Un paziente che fin dalla pubertà presenta
orifizi follicolari più evidenti in fronte, torace, e cuoio capelluto,
accompagnato da forfora grassa, è soggetto alla comparsa della
dermatite seborroica.
I tessuti risultano alterati in maniera diversa:
evidenti aree di pelle squamosa che sovrastano piccole vescicole. Le chiazze
si presentano irregolari e con bordi sfumati, altre volte invece, quando
la dermatite seborroica interessa solo la parte dello sterno e delle scapole,
le chiazze risultano di forma circolare e con margini limitati, definendosi
cosi “eczema seborroico”.
La dermatite seborroica può indurre
ad altre complicanze relative a più parti del corpo, come ad esempio:
l’otite esterna, l’eczema ombelicale, occipitale, o della
nuca, quello delle areole mammarie nella donna e l’eczema intorno
all’area genitale maschile, che può avere origini di tipo
biotiche, psicosomatiche o psoriasiche.
Questa malattia colpisce generalmente
il cuoio capelluto e i suoi margini, e crea una specie di chiazza attorno
alla radice del capello (corona seborroica).

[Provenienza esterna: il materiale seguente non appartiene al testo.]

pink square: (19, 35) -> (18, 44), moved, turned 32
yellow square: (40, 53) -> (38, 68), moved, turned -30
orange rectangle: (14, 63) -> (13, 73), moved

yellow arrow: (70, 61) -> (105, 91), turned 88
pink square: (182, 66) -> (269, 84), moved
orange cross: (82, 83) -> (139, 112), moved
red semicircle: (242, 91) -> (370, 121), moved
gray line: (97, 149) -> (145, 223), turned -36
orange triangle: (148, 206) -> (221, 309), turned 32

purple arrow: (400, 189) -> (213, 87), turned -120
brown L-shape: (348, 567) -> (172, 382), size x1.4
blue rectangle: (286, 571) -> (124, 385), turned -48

Importante dire che non c’è nessun
rapporto tra la dermatite seborroica e la alopecia androgenetica, l’una
non è causa dell’altra.
Come si presenta la dermatite seborroica
La dermatite seborroica può presentarsi sottoforma di varie manifestazioni cutanee come: eczemi, piodermiti, psoriasi, ptiriasi rosea, micosi o pemfigo eritematoso.Si aggiunge poi acne, rosacea e psoriasi. Lo stato latente della malattia si suppone che sia causa di fattori infettivi meccanici, irritativi batterici e micotici, ma soprattutto di una disfunzione subacea ereditaria.

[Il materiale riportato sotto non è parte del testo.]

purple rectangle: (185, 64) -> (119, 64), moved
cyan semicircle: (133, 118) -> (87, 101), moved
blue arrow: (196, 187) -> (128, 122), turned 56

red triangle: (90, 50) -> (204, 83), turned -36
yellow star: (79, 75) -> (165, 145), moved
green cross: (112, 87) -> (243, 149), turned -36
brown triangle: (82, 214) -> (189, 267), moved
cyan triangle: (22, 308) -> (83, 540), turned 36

La secrezione sebacea non aumenta necessariamente in seguito all’incremento del fattore micotico (Pityrosporum) mentre invece la qualità del sebo si modifica: riduzione di trigliceridi, aumento degli acidi grassi e del colesterolo.
Terapia e cure
Qualsiasi terapia adottata può solamente tenere sotto controllo la situazione. I rimedi possono essere lozioni e schampoo, soluzioni cortisoniche, adatte solo per particolari pazienti e per brevi periodi, antibiotici e antifungini, per le zone localizzate.Un miglioramento notevole della disfunzione si può ottenere dall’uso dell’acido 13-cis-retinoico.